DATA FOR THE TASK:
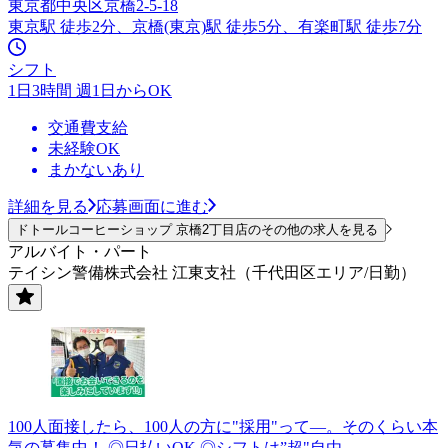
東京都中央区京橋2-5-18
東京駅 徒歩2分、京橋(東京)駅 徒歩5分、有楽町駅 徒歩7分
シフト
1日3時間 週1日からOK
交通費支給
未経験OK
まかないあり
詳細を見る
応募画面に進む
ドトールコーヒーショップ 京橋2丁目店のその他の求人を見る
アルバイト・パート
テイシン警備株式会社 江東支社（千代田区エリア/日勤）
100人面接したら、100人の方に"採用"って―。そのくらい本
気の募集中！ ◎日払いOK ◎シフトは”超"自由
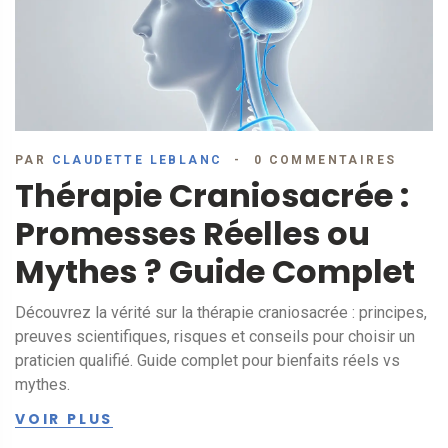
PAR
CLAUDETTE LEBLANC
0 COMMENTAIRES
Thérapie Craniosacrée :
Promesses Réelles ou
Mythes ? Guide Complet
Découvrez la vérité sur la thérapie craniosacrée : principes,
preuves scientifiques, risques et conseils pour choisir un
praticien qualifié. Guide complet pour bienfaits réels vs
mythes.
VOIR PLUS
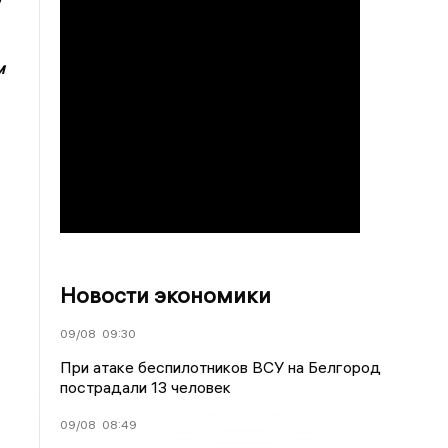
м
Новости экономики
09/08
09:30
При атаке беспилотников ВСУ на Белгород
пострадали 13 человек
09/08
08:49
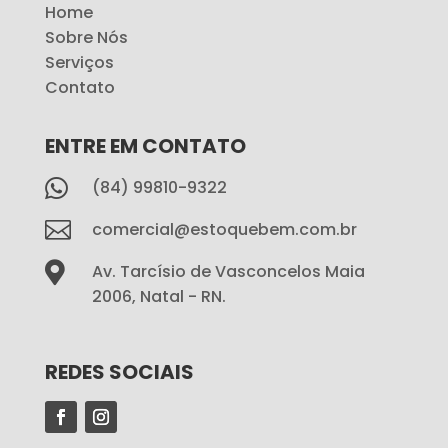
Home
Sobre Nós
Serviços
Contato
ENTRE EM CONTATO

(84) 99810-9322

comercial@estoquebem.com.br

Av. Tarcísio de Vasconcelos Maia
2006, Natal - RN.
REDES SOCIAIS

...

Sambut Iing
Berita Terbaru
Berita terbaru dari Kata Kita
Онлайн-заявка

AIM OF THE EXERCISE:
Please show each line in the records above that contains "Berita".

RESPONSE AREA:
Berita Terbaru
Berita terbaru dari Kata Kita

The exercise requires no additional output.